The present invention uses a coil having a permanent magnet inside the main magnetic core, with an auxiliary magnetic core adjacent to the magnetic path of the main magnetic core, an energy storage and conversion device that enables increased levels of energy to be stored in the ignition coil. It is about.

With the arrangement according to the invention, it is advantageous that an increased level of storeable energy can be realized in an ignition coil having a magnetic core of a particular geometric size, which size is typically on the engine to place each ignition coil. Derived by the space or size identified in. As a result, engine size can be downsized, with reduced energy consumption and lower emissions.

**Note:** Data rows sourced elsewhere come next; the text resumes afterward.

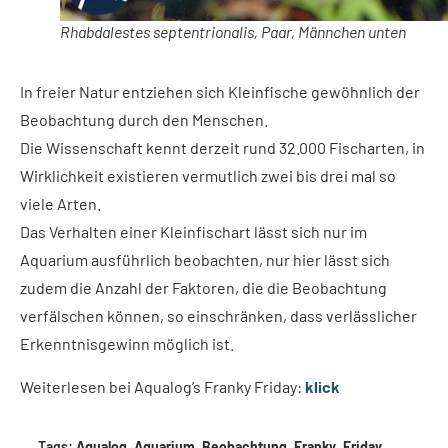
Rhabdalestes septentrionalis, Paar, Männchen unten
In freier Natur entziehen sich Kleinfische gewöhnlich der
Beobachtung durch den Menschen.
Die Wissenschaft kennt derzeit rund 32.000 Fischarten, in
Wirklichkeit existieren vermutlich zwei bis drei mal so
viele Arten.
Das Verhalten einer Kleinfischart lässt sich nur im
Aquarium ausführlich beobachten, nur hier lässt sich
zudem die Anzahl der Faktoren, die die Beobachtung
verfälschen können, so einschränken, dass verlässlicher
Erkenntnisgewinn möglich ist.
Weiterlesen bei Aqualog’s Franky Friday:
klick
Tags:
Aqualog
,
Aquarium
,
Beobachtung
,
Franky
,
Friday
,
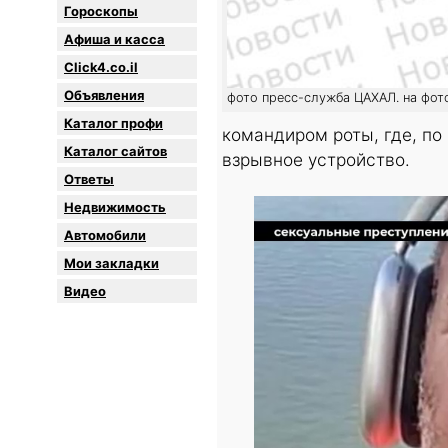
Гороскопы
Афиша и касса
Click4.co.il
Объявления
фото пресс-служба ЦАХАЛ. на фот
Каталог профи
командиром роты, где, п
Каталог сайтов
взрывное устройство.
Oтветы
Недвижимость
Автомобили
Мои закладки
Видео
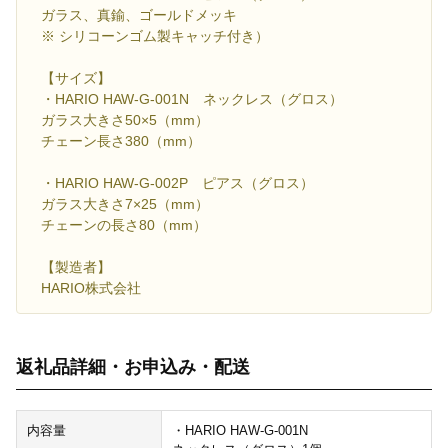
ガラス、真鍮、ゴールドメッキ
※ シリコーンゴム製キャッチ付き）
【サイズ】
・HARIO HAW-G-001N ネックレス（グロス）
ガラス大きさ50×5（mm）
チェーン長さ380（mm）
・HARIO HAW-G-002P ピアス（グロス）
ガラス大きさ7×25（mm）
チェーンの長さ80（mm）
【製造者】
HARIO株式会社
返礼品詳細・お申込み・配送
内容量
・HARIO HAW-G-001N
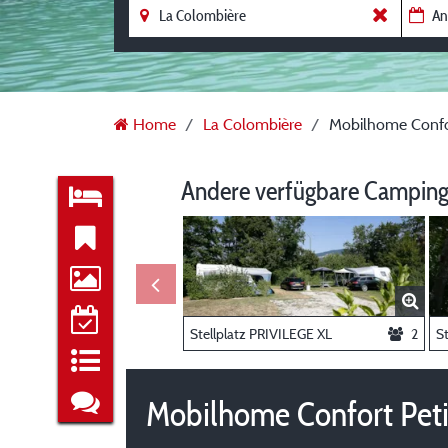
Home
La Colombière
Mobilhome Confor
Andere verfügbare Camping
Stellplatz PRIVILEGE XL
2
S
Mobilhome Confort Peti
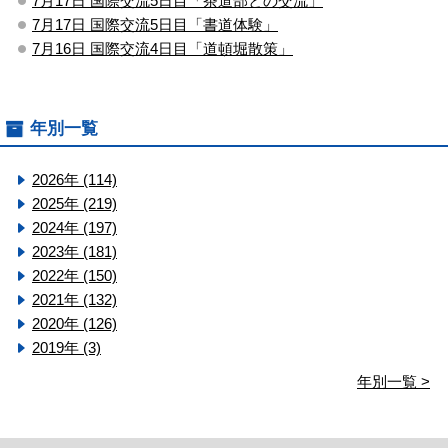
7月17日 国際交流5日目「茶道部との交流」
7月17日 国際交流5日目「書道体験」
7月16日 国際交流4日目「道頓堀散策」
年別一覧
2026年 (114)
2025年 (219)
2024年 (197)
2023年 (181)
2022年 (150)
2021年 (132)
2020年 (126)
2019年 (3)
年別一覧 >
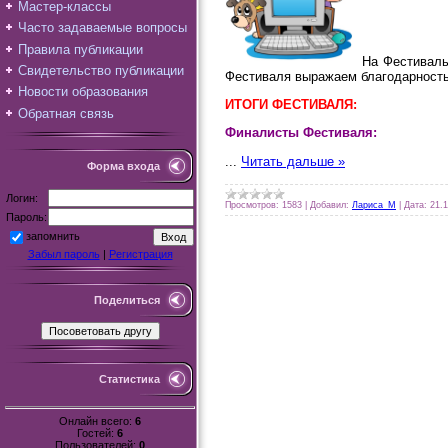
Мастер-классы
Часто задаваемые вопросы
Правила публикации
На Фестиваль
Свидетельство публикации
Фестиваля выражаем благодарность
Новости образования
ИТОГИ ФЕСТИВАЛЯ:
Обратная связь
Финалисты Фестиваля:
...
Читать дальше »
Форма входа
Логин:
Просмотров:
1583
|
Добавил:
Лариса_М
|
Дата:
21.
Пароль:
запомнить
Забыл пароль
|
Регистрация
Поделиться
Статистика
Онлайн всего:
6
Гостей:
6
Пользователей:
0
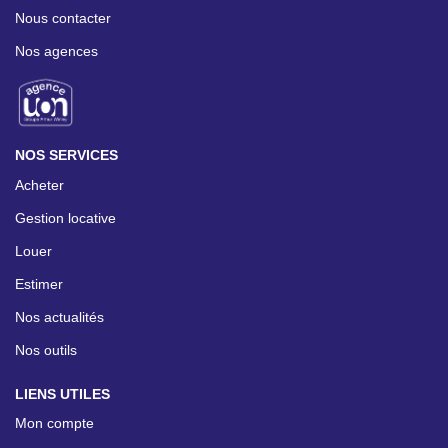
Nous contacter
Nos agences
NOS SERVICES
Acheter
Gestion locative
Louer
Estimer
Nos actualités
Nos outils
LIENS UTILES
Mon compte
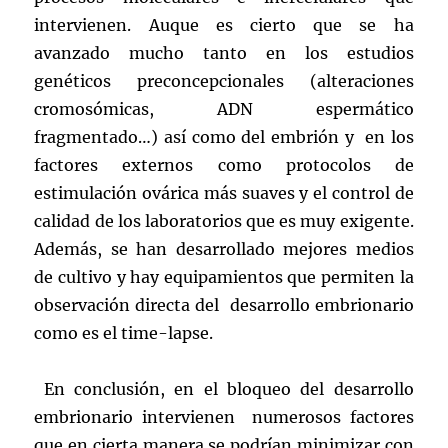
intervienen. Auque es cierto que se ha
avanzado mucho tanto en los estudios
genéticos preconcepcionales (alteraciones
cromosómicas, ADN espermático
fragmentado…) así como del embrión y en los
factores externos como protocolos de
estimulación ovárica más suaves y el control de
calidad de los laboratorios que es muy exigente.
Además, se han desarrollado mejores medios
de cultivo y hay equipamientos que permiten la
observación directa del desarrollo embrionario
como es el time-lapse.
En conclusión, en el bloqueo del desarrollo
embrionario intervienen numerosos factores
que en cierta manera se podrían minimizar con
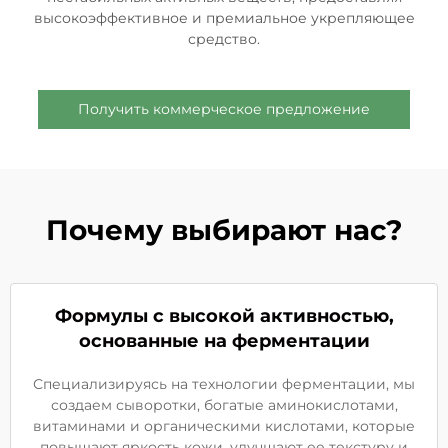
высокоэффективное и премиальное укрепляющее
средство.
Получить коммерческое предложение
Почему выбирают нас?
Формулы с высокой активностью,
основанные на ферментации
Специализируясь на технологии ферментации, мы
создаем сыворотки, богатые аминокислотами,
витаминами и органическими кислотами, которые
повышают яркость кожи, улучшают ее текстуру и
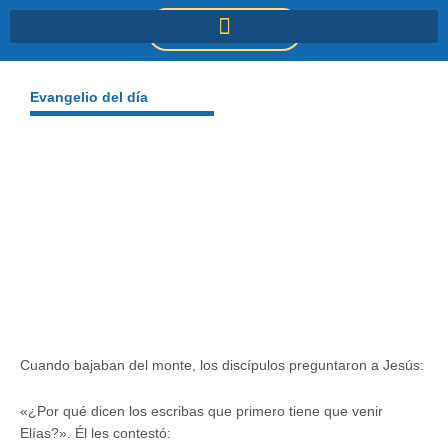
Ir
DONACIONES
al
contenido
Evangelio del día
Cuando bajaban del monte, los discípulos preguntaron a Jesús:
«¿Por qué dicen los escribas que primero tiene que venir
Elías?». Él les contestó:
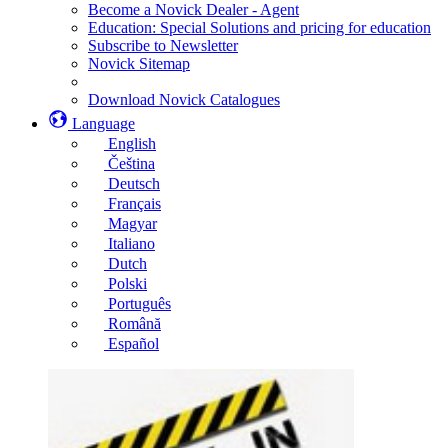
Become a Novick Dealer - Agent
Education: Special Solutions and pricing for education
Subscribe to Newsletter
Novick Sitemap
Download Novick Catalogues
Language
English
Čeština
Deutsch
Français
Magyar
Italiano
Dutch
Polski
Português
Română
Español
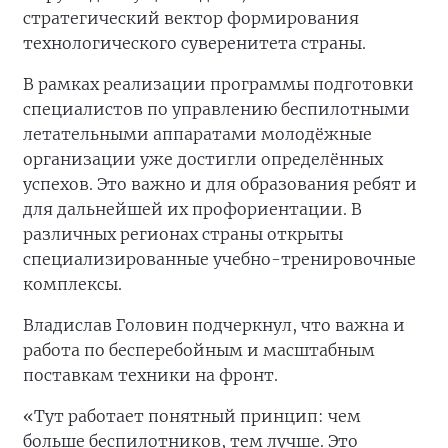
стратегический вектор формирования
технологического суверенитета страны.
В рамках реализации программы подготовки
специалистов по управлению беспилотными
летательными аппаратами молодёжные
организации уже достигли определённых
успехов. Это важно и для образования ребят и
для дальнейшей их профориентации. В
различных регионах страны открыты
специализированные учебно-тренировочные
комплексы.
Владислав Головин подчеркнул, что важна и
работа по бесперебойным и масштабным
поставкам техники на фронт.
«Тут работает понятный принцип: чем
больше беспилотников, тем лучше. Это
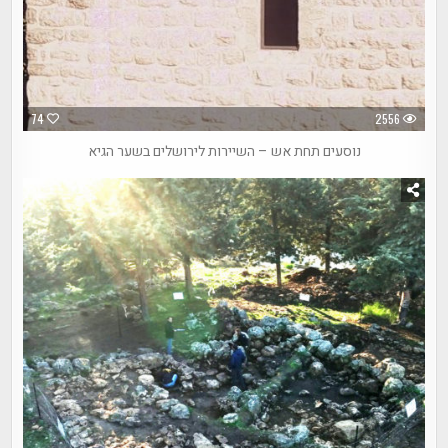
74
2556
נוסעים תחת אש – השיירות לירושלים בשער הגיא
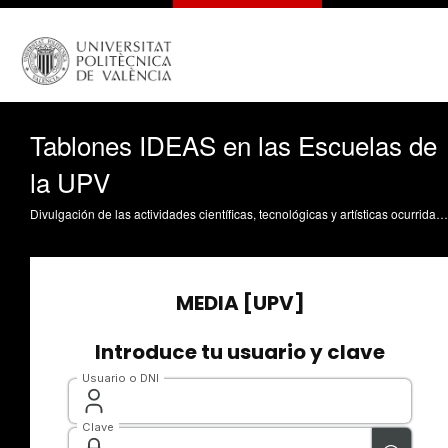
Tablones IDEAS en las Escuelas de
la UPV
Divulgación de las actividades científicas, tecnológicas y artísticas ocurridas en los tres campus de la UPV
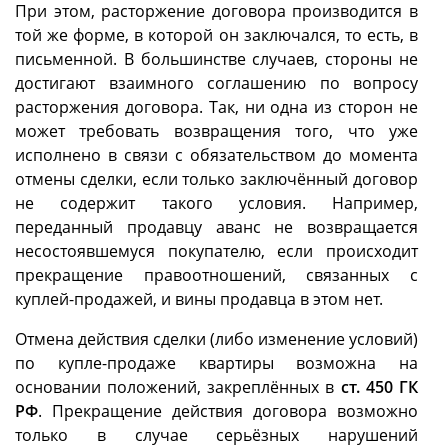
При этом, расторжение договора производится в
той же форме, в которой он заключался, то есть, в
письменной. В большинстве случаев, стороны не
достигают взаимного соглашению по вопросу
расторжения договора. Так, ни одна из сторон не
может требовать возвращения того, что уже
исполнено в связи с обязательством до момента
отмены сделки, если только заключённый договор
не содержит такого условия. Например,
переданный продавцу аванс не возвращается
несостоявшемуся покупателю, если происходит
прекращение правоотношений, связанных с
куплей-продажей, и вины продавца в этом нет.
Отмена действия сделки (либо изменение условий)
по купле-продаже квартиры возможна на
основании положений, закреплённых в
ст. 450 ГК
РФ
. Прекращение действия договора возможно
только в случае серьёзных нарушений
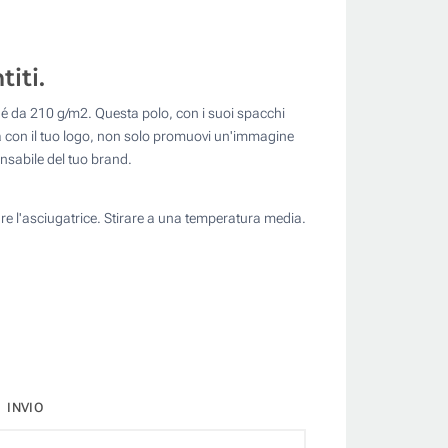
iti.
qué da 210 g/m2. Questa polo, con i suoi spacchi
ola con il tuo logo, non solo promuovi un'immagine
nsabile del tuo brand.
e l'asciugatrice. Stirare a una temperatura media.
INVIO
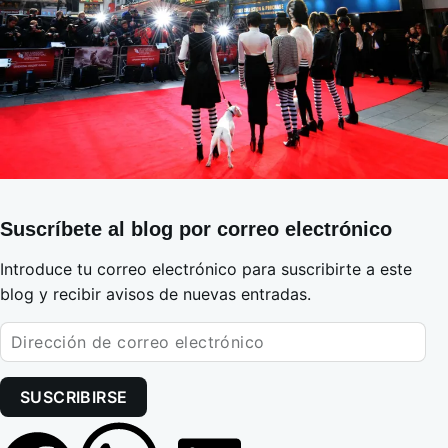
Suscríbete al blog por correo electrónico
Introduce tu correo electrónico para suscribirte a este
blog y recibir avisos de nuevas entradas.
SUSCRIBIRSE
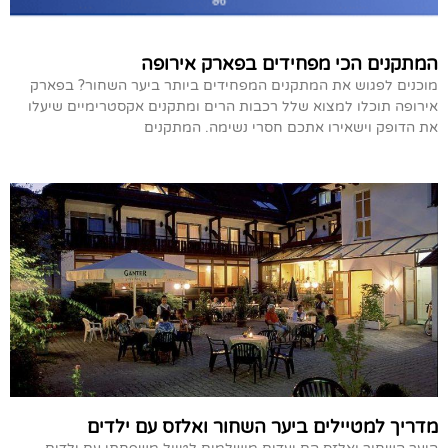
המתקנים הכי מפחידים בפארק אירופה
מוכנים לפגוש את המתקנים המפחידים ביותר ביער השחור? בפארק
אירופה תוכלו למצוא שלל רכבות הרים ומתקנים אקסטרימיים שיעלו
את הדופק וישאירו אתכם חסרי נשימה. המתקנים
מדריך למטיילים ביער השחור ואלזס עם ילדים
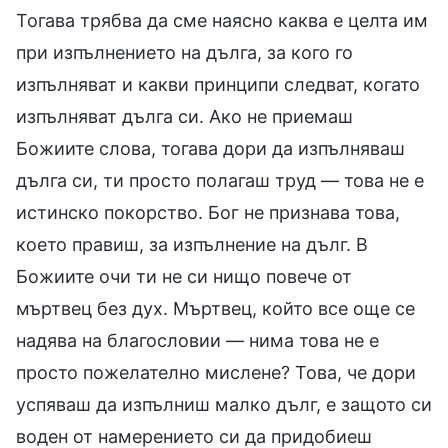
Тогава трябва да сме наясно каква е целта им
при изпълнението на дълга, за кого го
изпълняват и какви принципи следват, когато
изпълняват дълга си. Ако не приемаш
Божиите слова, тогава дори да изпълняваш
дълга си, ти просто полагаш труд — това не е
истинско покорство. Бог не признава това,
което правиш, за изпълнение на дълг. В
Божиите очи ти не си нищо повече от
мъртвец без дух. Мъртвец, който все още се
надява на благословии — нима това не е
просто пожелателно мислене? Това, че дори
успяваш да изпълниш малко дълг, е защото си
воден от намерението си да придобиеш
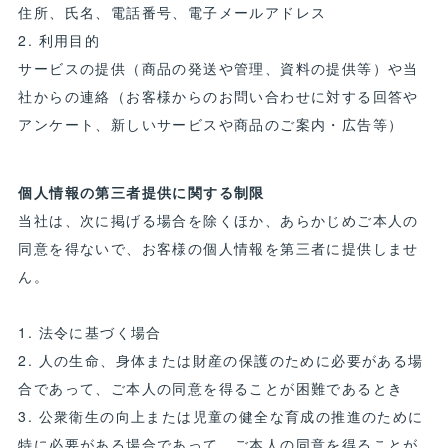
住所、氏名、電話番号、電子メールアドレス
2. 利用目的
サービスの提供（商品の発送や管理、資料の提供等）や当
社からの連絡（お客様からのお問い合わせに対する回答や
アンケート、新しいサービスや商品のご案内・広告等）
個人情報の第三者提供に関する制限
当社は、次に掲げる場合を除くほか、あらかじめご本人の
同意を得ないで、お客様の個人情報を第三者に提供しませ
ん。
1. 法令に基づく場合
2. 人の生命、身体または財産の保護のために必要がある場
合であって、ご本人の同意を得ることが困難であるとき
3. 公衆衛生の向上または児童の健全な育成の推進のために
特に必要がある場合であって、ご本人の同意を得ることが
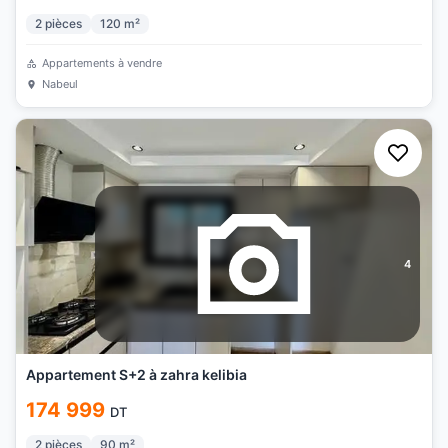
2
pièces
120
m²
Appartements à vendre
Nabeul
4
Appartement S+2 à zahra kelibia
174 999
DT
2
pièces
90
m²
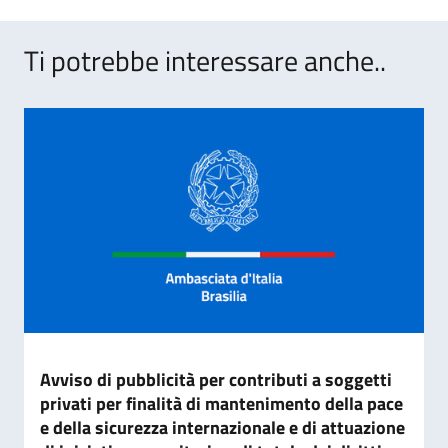
Ti potrebbe interessare anche..
Avviso di pubblicità per contributi a soggetti
privati per finalità di mantenimento della pace
e della sicurezza internazionale e di attuazione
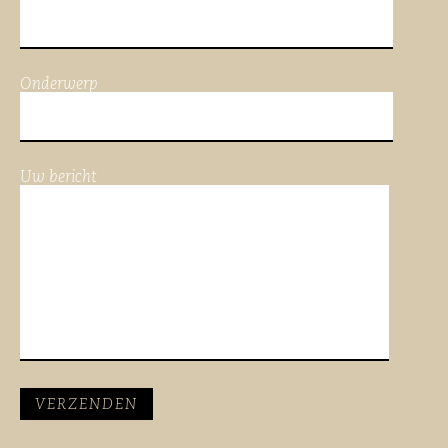
Onderwerp
Uw bericht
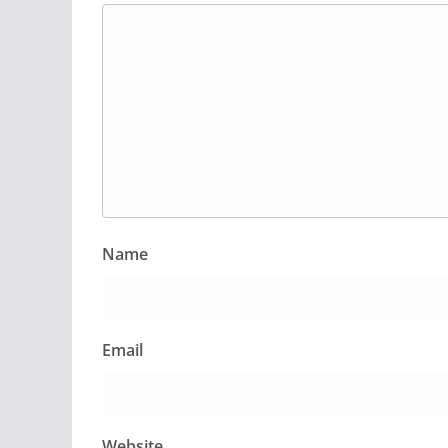
Name
Email
Website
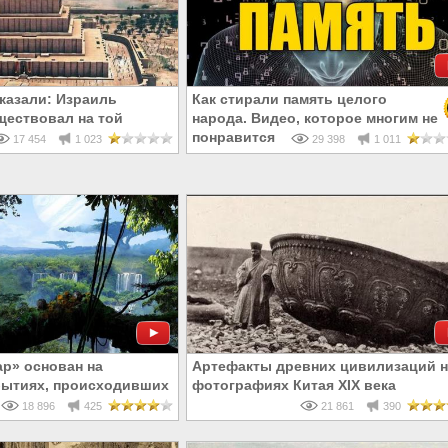
казали: Израиль
Как стирали память целого
ществовал на той
народа. Видео, которое многим не
о которой твердят иудеи
понравится
17 454
1 023
29 398
1 011
р» основан на
Артефакты древних цивилизаций н
бытиях, происходивших
фотографиях Китая XIX века
нете
18 896
425
21 861
390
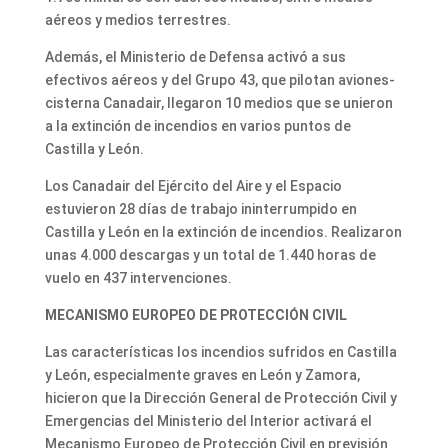
aéreos y medios terrestres.
Además, el Ministerio de Defensa activó a sus
efectivos aéreos y del Grupo 43, que pilotan aviones-
cisterna Canadair, llegaron 10 medios que se unieron
a la extinción de incendios en varios puntos de
Castilla y León.
Los Canadair del Ejército del Aire y el Espacio
estuvieron 28 días de trabajo ininterrumpido en
Castilla y León en la extinción de incendios. Realizaron
unas 4.000 descargas y un total de 1.440 horas de
vuelo en 437 intervenciones.
MECANISMO EUROPEO DE PROTECCIÓN CIVIL
Las características los incendios sufridos en Castilla
y León, especialmente graves en León y Zamora,
hicieron que la Dirección General de Protección Civil y
Emergencias del Ministerio del Interior activará el
Mecanismo Europeo de Protección Civil en previsión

The present invention provides a higher storage energy capacity in a given space for an ignition coil for an internal combustion engine. This higher storage capacity is realized by inducing local short circuits in regions 6 and 7. Remaining iron around the magnet directs some of the magnetic flux generated by the magnet to the outer region of the E-core type, which is not saturated. The performance of the storage energy capacity is very affected by the balance of iron core saturation levels in regions 6 and 7 and in the region outside of the E-core. Saturation of the iron core regions 6 and 7 increases the initial slope of the main current. This initial slope can be adjusted by the dimensions of the regions 6 and 7, the dimensions of the slots 15, and the energy rating of the permanent magnets. When the main coil is excited, it generates magnetic flux in the opposite direction of the magnetic direction. When the main current flowing in the main circuit reaches a value at which the magnetic flux takes out in the local areas 6 and 7, the main current has a linear behavior back to the required final current value. Then, the stored energy is increased, unlike the coil, where the main current is always linear action.

2 shows a longitudinal cross section before assembly of the coil and core members of one system, according to one embodiment of the invention. The ignition coil 2 comprises a main magnetic core 10 (E-core) and an auxiliary magnetic core 25 (I-core). The main magnetic core 10 has an E-shape with a slot 15 for receiving the permanent magnet 20. The auxiliary magnetic core 25 is I-shaped and, when assembled, completes or closes the loop in the main magnetic core 10 (FIG. 3).

3 shows an assembled longitudinal section of the coil and core member of one system according to FIG. 2. The main magnetic core 10 and the auxiliary magnetic core 25 in the assembled state together form a peripheral magnetic core, and air gaps 4 and 5 are formed at the boundary between the main and auxiliary cores. The saturation regions 6 and 7 serve to store energy during coil charging, and the distance 8 is the distance between the permanent magnet 15 and the lamination edge of the main magnetic core 10.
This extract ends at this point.